🤖 AI Summary
This study systematically evaluates implicit gender bias in large language models (LLMs) from the perspective of e-commerce consumption behavior—specifically, their ability to infer user gender solely from U.S. online shopping histories and the underlying bias mechanisms.
Method: We employ multi-model gender classification, debiasing prompt engineering, product-gender co-occurrence statistics, manually annotated chain-of-reasoning traces, and attribution analysis across six mainstream LLMs.

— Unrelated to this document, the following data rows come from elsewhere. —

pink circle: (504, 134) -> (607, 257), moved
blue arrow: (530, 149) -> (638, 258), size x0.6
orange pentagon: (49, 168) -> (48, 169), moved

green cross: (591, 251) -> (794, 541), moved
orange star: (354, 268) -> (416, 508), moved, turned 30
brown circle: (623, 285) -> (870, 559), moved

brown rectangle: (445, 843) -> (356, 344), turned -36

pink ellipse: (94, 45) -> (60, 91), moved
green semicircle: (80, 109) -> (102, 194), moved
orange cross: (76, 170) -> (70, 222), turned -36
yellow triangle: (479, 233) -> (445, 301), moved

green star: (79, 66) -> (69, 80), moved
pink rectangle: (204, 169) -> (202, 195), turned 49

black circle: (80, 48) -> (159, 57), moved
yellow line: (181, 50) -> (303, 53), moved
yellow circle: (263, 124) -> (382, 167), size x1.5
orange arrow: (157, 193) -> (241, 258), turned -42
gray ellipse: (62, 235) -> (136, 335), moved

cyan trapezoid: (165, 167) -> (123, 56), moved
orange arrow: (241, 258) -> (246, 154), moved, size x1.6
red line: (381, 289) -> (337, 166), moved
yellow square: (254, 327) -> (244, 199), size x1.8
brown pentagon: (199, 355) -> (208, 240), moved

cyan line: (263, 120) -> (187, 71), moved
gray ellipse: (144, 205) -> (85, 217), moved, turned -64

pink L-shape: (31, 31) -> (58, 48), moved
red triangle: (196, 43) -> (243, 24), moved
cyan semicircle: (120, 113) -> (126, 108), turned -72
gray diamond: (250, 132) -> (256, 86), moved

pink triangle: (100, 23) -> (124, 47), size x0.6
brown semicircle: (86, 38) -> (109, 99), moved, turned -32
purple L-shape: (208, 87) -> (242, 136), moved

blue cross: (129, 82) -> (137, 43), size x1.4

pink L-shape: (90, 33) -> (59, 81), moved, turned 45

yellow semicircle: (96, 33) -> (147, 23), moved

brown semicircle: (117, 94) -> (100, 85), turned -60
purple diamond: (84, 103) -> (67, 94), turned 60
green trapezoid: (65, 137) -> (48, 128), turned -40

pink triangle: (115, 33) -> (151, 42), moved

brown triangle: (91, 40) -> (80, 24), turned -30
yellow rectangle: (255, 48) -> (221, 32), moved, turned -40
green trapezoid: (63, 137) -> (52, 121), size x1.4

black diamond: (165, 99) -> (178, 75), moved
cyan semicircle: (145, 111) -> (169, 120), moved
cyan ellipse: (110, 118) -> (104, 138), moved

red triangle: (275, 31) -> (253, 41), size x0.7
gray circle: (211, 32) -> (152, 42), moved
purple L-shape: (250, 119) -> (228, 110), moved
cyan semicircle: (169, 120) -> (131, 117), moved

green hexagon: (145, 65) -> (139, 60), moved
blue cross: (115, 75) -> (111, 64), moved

Contribution/Results: All models achieve moderate prediction accuracy (~65–78%) but rely heavily on stereotypical category associations (e.g., nail polish → female; razors → male). While debiasing prompts significantly reduce confidence scores, they fail to eliminate structural bias patterns. Crucially, this work uncovers a causal pathway linking consumption-behavior representations to implicit LLM bias, establishing a reproducible, cross-modal bias analysis framework for algorithmic fairness evaluation.
📝 Abstract
With the wide and cross-domain adoption of Large Language Models, it becomes crucial to assess to which extent the statistical correlations in training data, which underlie their impressive performance, hide subtle and potentially troubling biases. Gender bias in LLMs has been widely investigated from the perspectives of works, hobbies, and emotions typically associated with a specific gender. In this study, we introduce a novel perspective. We investigate whether LLMs can predict an individual's gender based solely on online shopping histories and whether these predictions are influenced by gender biases and stereotypes. Using a dataset of historical online purchases from users in the United States, we evaluate the ability of six LLMs to classify gender and we then analyze their reasoning and products-gender co-occurrences. Results indicate that while models can infer gender with moderate accuracy, their decisions are often rooted in stereotypical associations between product categories and gender. Furthermore, explicit instructions to avoid bias reduce the certainty of model predictions, but do not eliminate stereotypical patterns. Our findings highlight the persistent nature of gender biases in LLMs and emphasize the need for robust bias-mitigation strategies.